- _RECORD EXTRACTS_:
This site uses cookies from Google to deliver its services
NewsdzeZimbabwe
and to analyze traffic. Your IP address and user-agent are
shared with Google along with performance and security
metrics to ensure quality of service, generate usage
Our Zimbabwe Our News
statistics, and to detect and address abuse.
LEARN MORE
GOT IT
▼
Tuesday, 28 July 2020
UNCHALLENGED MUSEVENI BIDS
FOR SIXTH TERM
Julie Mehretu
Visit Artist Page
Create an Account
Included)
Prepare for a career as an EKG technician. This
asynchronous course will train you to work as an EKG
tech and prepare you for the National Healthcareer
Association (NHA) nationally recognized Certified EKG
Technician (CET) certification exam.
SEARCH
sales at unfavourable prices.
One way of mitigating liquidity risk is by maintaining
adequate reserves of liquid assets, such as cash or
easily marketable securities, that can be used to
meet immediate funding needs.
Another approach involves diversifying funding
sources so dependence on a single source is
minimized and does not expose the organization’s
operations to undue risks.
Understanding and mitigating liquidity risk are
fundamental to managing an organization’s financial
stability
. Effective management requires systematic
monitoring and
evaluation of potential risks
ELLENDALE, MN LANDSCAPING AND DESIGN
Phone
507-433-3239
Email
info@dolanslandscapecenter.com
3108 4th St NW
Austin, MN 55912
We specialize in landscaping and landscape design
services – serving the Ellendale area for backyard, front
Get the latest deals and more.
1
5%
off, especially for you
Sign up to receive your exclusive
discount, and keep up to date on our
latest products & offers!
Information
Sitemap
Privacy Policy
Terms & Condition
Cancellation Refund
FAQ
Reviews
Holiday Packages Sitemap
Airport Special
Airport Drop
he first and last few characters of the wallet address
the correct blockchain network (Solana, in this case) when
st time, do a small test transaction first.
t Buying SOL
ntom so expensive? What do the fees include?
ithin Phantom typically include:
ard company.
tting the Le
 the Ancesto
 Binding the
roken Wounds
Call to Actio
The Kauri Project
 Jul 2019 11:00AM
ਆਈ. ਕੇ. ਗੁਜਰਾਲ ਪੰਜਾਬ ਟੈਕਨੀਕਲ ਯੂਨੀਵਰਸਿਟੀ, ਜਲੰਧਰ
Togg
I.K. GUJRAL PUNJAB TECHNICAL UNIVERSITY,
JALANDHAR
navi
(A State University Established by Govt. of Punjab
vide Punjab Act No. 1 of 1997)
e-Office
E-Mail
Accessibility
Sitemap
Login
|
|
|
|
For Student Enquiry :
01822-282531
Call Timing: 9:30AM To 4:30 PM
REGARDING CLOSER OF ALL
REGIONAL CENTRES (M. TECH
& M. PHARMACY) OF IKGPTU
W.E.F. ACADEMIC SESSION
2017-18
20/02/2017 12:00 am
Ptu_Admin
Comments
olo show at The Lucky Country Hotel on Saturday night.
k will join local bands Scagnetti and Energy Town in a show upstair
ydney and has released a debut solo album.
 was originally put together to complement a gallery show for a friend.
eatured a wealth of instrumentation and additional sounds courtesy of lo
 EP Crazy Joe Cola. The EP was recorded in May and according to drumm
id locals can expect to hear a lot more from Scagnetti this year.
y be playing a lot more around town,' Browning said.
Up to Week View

- _WHAT TO PRODUCE_: Go through the entries and repeat each one exactly.

- _ANSWER BELOW_:
This site uses cookies from Google to deliver its services
NewsdzeZimbabwe
and to analyze traffic. Your IP address and user-agent are
shared with Google along with performance and security
metrics to ensure quality of service, generate usage
Our Zimbabwe Our News
statistics, and to detect and address abuse.
LEARN MORE
GOT IT
▼
Tuesday, 28 July 2020
UNCHALLENGED MUSEVENI BIDS
FOR SIXTH TERM
Julie Mehretu
Visit Artist Page
Create an Account
Included)
Prepare for a career as an EKG technician. This
asynchronous course will train you to work as an EKG
tech and prepare you for the National Healthcareer
Association (NHA) nationally recognized Certified EKG
Technician (CET) certification exam.
SEARCH
sales at unfavourable prices.
One way of mitigating liquidity risk is by maintaining
adequate reserves of liquid assets, such as cash or
easily marketable securities, that can be used to
meet immediate funding needs.
Another approach involves diversifying funding
sources so dependence on a single source is
minimized and does not expose the organization’s
operations to undue risks.
Understanding and mitigating liquidity risk are
fundamental to managing an organization’s financial
stability
. Effective management requires systematic
monitoring and
evaluation of potential risks
ELLENDALE, MN LANDSCAPING AND DESIGN
Phone
507-433-3239
Email
info@dolanslandscapecenter.com
3108 4th St NW
Austin, MN 55912
We specialize in landscaping and landscape design
services – serving the Ellendale area for backyard, front
Get the latest deals and more.
1
5%
off, especially for you
Sign up to receive your exclusive
discount, and keep up to date on our
latest products & offers!
Information
Sitemap
Privacy Policy
Terms & Condition
Cancellation Refund
FAQ
Reviews
Holiday Packages Sitemap
Airport Special
Airport Drop
he first and last few characters of the wallet address
the correct blockchain network (Solana, in this case) when
st time, do a small test transaction first.
t Buying SOL
ntom so expensive? What do the fees include?
ithin Phantom typically include:
ard company.
tting the Le
 the Ancesto
 Binding the
roken Wounds
Call to Actio
The Kauri Project
 Jul 2019 11:00AM
ਆਈ. ਕੇ. ਗੁਜਰਾਲ ਪੰਜਾਬ ਟੈਕਨੀਕਲ ਯੂਨੀਵਰਸਿਟੀ, ਜਲੰਧਰ
Togg
I.K. GUJRAL PUNJAB TECHNICAL UNIVERSITY,
JALANDHAR
navi
(A State University Established by Govt. of Punjab
vide Punjab Act No. 1 of 1997)
e-Office
E-Mail
Accessibility
Sitemap
Login
|
|
|
|
For Student Enquiry :
01822-282531
Call Timing: 9:30AM To 4:30 PM
REGARDING CLOSER OF ALL
REGIONAL CENTRES (M. TECH
& M. PHARMACY) OF IKGPTU
W.E.F. ACADEMIC SESSION
2017-18
20/02/2017 12:00 am
Ptu_Admin
Comments
olo show at The Lucky Country Hotel on Saturday night.
k will join local bands Scagnetti and Energy Town in a show upstair
ydney and has released a debut solo album.
 was originally put together to complement a gallery show for a friend.
eatured a wealth of instrumentation and additional sounds courtesy of lo
 EP Crazy Joe Cola. The EP was recorded in May and according to drumm
id locals can expect to hear a lot more from Scagnetti this year.
y be playing a lot more around town,' Browning said.
Up to Week View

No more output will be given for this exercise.